** Information provided **
::::::::

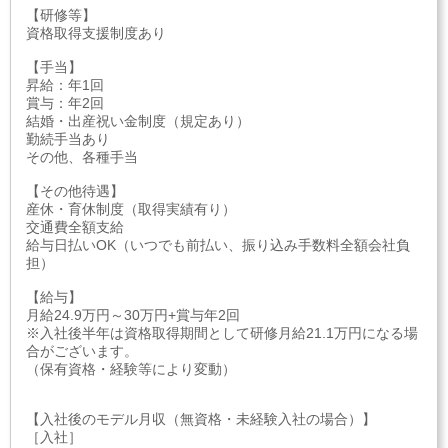
【研修等】
資格取得支援制度あり
【手当】
昇給：年1回
賞与：年2回
結婚・出産祝い金制度（規定あり）
勤続手当あり
その他、各種手当
【その他待遇】
産休・育休制度（取得実績有り）
交通費全額支給
給与日払いOK（いつでも前払い、振り込み手数料全額会社負
担）
【給与】
月給24.9万円～30万円+賞与年2回
※入社後半年は資格取得期間として研修月給21.1万円になる場
合がございます。
（保有資格・経験等により変動）
【入社後のモデル月収（無資格・未経験入社の場合）】
［入社］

::::::::

** Problem statement **
What is needed is the whole listing again, set down exactly, without its pictures.

** Written answer **
【研修等】
資格取得支援制度あり
【手当】
昇給：年1回
賞与：年2回
結婚・出産祝い金制度（規定あり）
勤続手当あり
その他、各種手当
【その他待遇】
産休・育休制度（取得実績有り）
交通費全額支給
給与日払いOK（いつでも前払い、振り込み手数料全額会社負
担）
【給与】
月給24.9万円～30万円+賞与年2回
※入社後半年は資格取得期間として研修月給21.1万円になる場
合がございます。
（保有資格・経験等により変動）
【入社後のモデル月収（無資格・未経験入社の場合）】
［入社］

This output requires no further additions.